Lightning-AI / lightning-thunder

Make PyTorch models up to 40% faster! Thunder is a source to source compiler for PyTorch. It enables using different hardware executors at once; across one or thousands of GPUs.
Apache License 2.0
1.2k stars 80 forks source link

math.xxx calls in function on NumberProxy is not being traced. #526

Open jjsjann123 opened 5 months ago

jjsjann123 commented 5 months ago

🐛 Bug

As per title suggests, with symbolic values cache, NumberProxy operation via math.xxx calls are not traced.

To Reproduce

import torch
import thunder
import math

def foo(a, b):
    return math.fmod(a, b)

a = 1.2
b = 2.0

jfoo = thunder.jit(foo, cache="symbolic values")
out = jfoo(a, b)

print("\n\tcompute last trace:\n", thunder.last_traces(jfoo)[-1])

Looking at the trace below, we do not have prims.fmod in trace but it just baked in the result and this is wrong.

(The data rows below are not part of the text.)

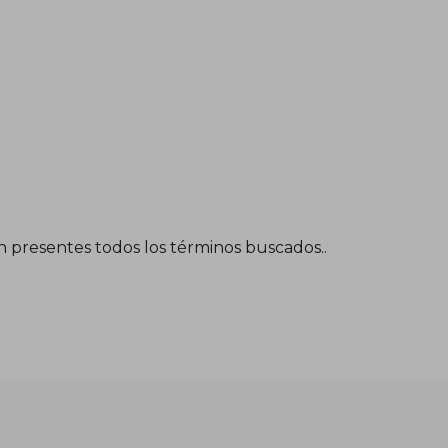
én presentes todos los términos buscados..
$ 136.33
$ 74.98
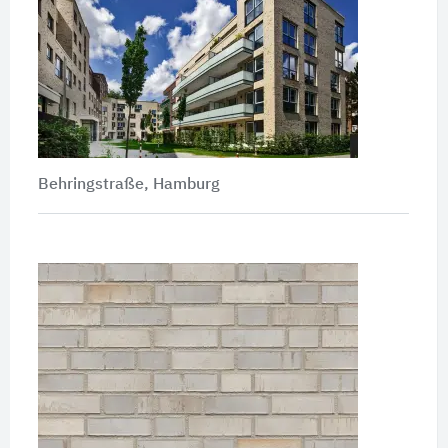
Behringstraße, Hamburg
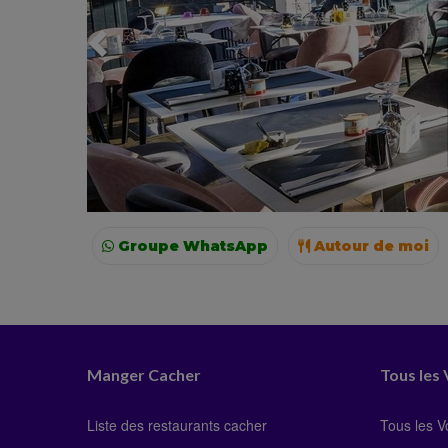
Groupe WhatsApp
Autour de moi
Paris
Lyon
Manger Cacher
Tous les
Liste des restaurants cacher
Tous les 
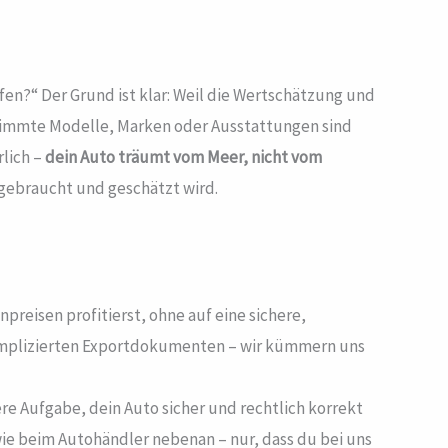
fen?“ Der Grund ist klar: Weil die Wertschätzung und
Bestimmte Modelle, Marken oder Ausstattungen sind
rlich –
dein Auto träumt vom Meer, nicht vom
 gebraucht und geschätzt wird.
preisen profitierst, ohne auf eine sichere,
omplizierten Exportdokumenten – wir kümmern uns
e Aufgabe, dein Auto sicher und rechtlich korrekt
 wie beim Autohändler nebenan – nur, dass du bei uns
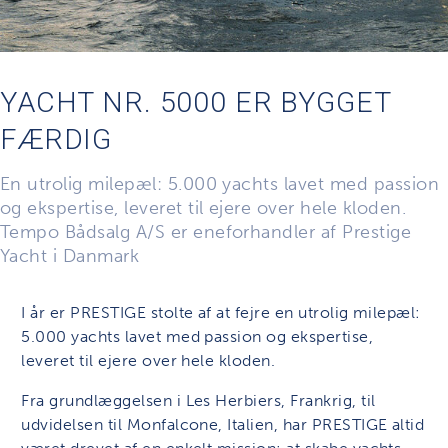
YACHT NR. 5000 ER BYGGET
FÆRDIG
En utrolig milepæl: 5.000 yachts lavet med passion
og ekspertise, leveret til ejere over hele kloden.
Tempo Bådsalg A/S er eneforhandler af Prestige
Yacht i Danmark
I år er PRESTIGE stolte af at fejre en utrolig milepæl:
5.000 yachts lavet med passion og ekspertise,
leveret til ejere over hele kloden.
Fra grundlæggelsen i Les Herbiers, Frankrig, til
udvidelsen til Monfalcone, Italien, har PRESTIGE altid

        compute last trace:
 # Constructed by Delete Last Used (took 0 milliseconds)
import torch
from thunder.executors.torchex import no_autocast

@torch.no_grad()
@no_autocast
def computation():
  return 1.2
jjsjann123 commented 3 months ago

Seems to found another issue with basic indexing.

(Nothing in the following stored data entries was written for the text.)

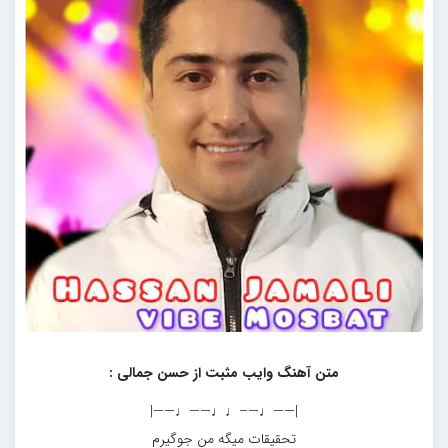
متن آهنگ وایب مثبت از حسن جمالی :
|——♩—–♩♩——♩——|
تحقیقات میگه من جوگیرم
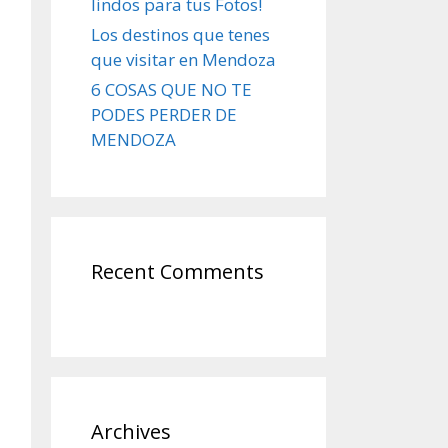
lindos para tus Fotos!
Los destinos que tenes
que visitar en Mendoza
6 COSAS QUE NO TE
PODES PERDER DE
MENDOZA
Recent Comments
Archives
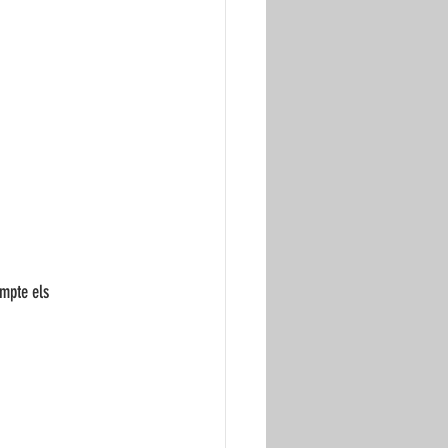
mpte els 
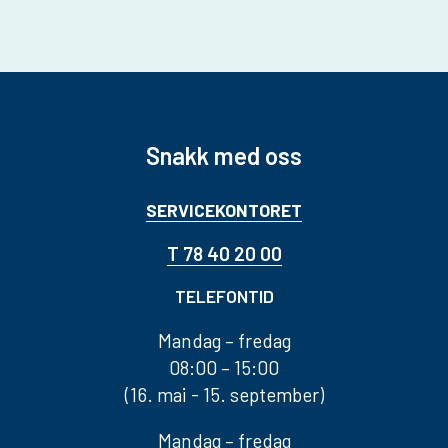
Snakk med oss
SERVICEKONTORET
T 78 40 20 00
TELEFONTID
Mandag – fredag
08:00 – 15:00
(16. mai - 15. september)
Mandag – fredag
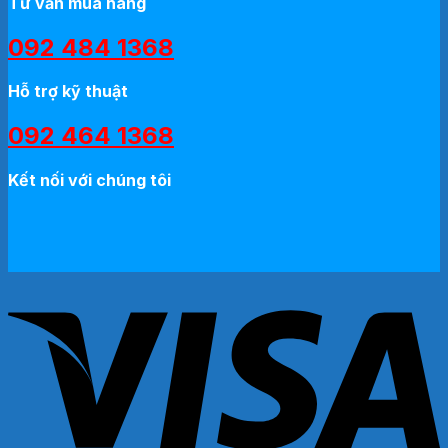
Tư vấn mua hàng
092 484 1368
Hỗ trợ kỹ thuật
092 464 1368
Kết nối với chúng tôi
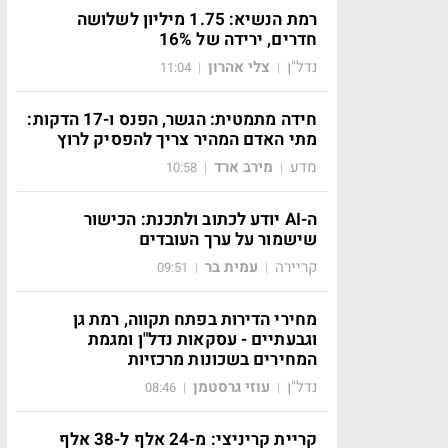
רמת הנשיא: 1.75 מיליון לשלושה
חדרים, ירידה של 16%
נדל"ן
צלי אהרון
11:04
|
|
חידה מתמטית: הגשר, הפנס ו-17 הדקות:
מתי האדם המהיר צריך להפסיק לרוץ
מדע
מירב ארד
10:58
|
|
ה-AI יודע לכתוב ולתכנת: הכישור
שישמור על ערך העובדים
קריירה
עמית בר
09:51
|
|
מחירי הדירות בפתח תקווה, רמת גן
וגבעתיים - עסקאות נדל"ן ומגמת
המחירים בשכונות מרכזיות
נדל"ן
עוזי גרסטמן
08:46
|
|
קריית קריניצי: מ-24 אלף ל-38 אלף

    def foo(a, size0, size1):
        return a[:, :, size0:size1]

    size0 = 8
    size1 = 16
    a = torch.randn(2, 4, 30, device="cuda")

    a_ref = a.detach()
    outs_ref = foo(a_ref, size0, size1)

    jfoo = thunder.jit(foo, cache="symbolic values")
    outs = jfoo(a, size0, size1)

Even though the trace is using size0 and size1, it's not taking them as inputs from prologue to compute.

def computation(a):
  # a: "cuda:0 f32[2, 4, 30]"

  # /volume/thunder_jit_reshape.py:52:          return a[:, :, size0:size1]
  t18 = ltorch.getitem(a, (slice(None, None, None), slice(None, None, None), slice([IntegerProxy name=i0, value=8, static=CONSTRAINT.CONSTRAINABLE], [IntegerProxy name=i1, value=16, static=CONSTRAINT.CONSTRAINABLE], None)))  # t18: "cuda:0 f32[2, 4, 8]"
    # b2 = prims.lt(size0, 0)  # b2: "bool False"
    # b3 = prims.ge(size0, 0)  # b3: "bool True"
    # b4 = prims.lt(size1, 0)  # b4: "bool False"
    # b5 = prims.ge(size1, 0)  # b5: "bool True"
    # b6 = prims.gt(size0, size1)  # b6: "bool False"
    # b7 = prims.ge(size0, 30)  # b7: "bool False"
    # b8 = prims.ge(size1, 30)  # b8: "bool False"
    # b9 = prims.eq(size0, 0)  # b9: "bool False"
    # t18 = prims.slice_prim(a, [0, 0, size0], [2, 4, size1], [1, 1, 1])  # t18: "cuda:0 f32[2, 4, 8]"
  return t18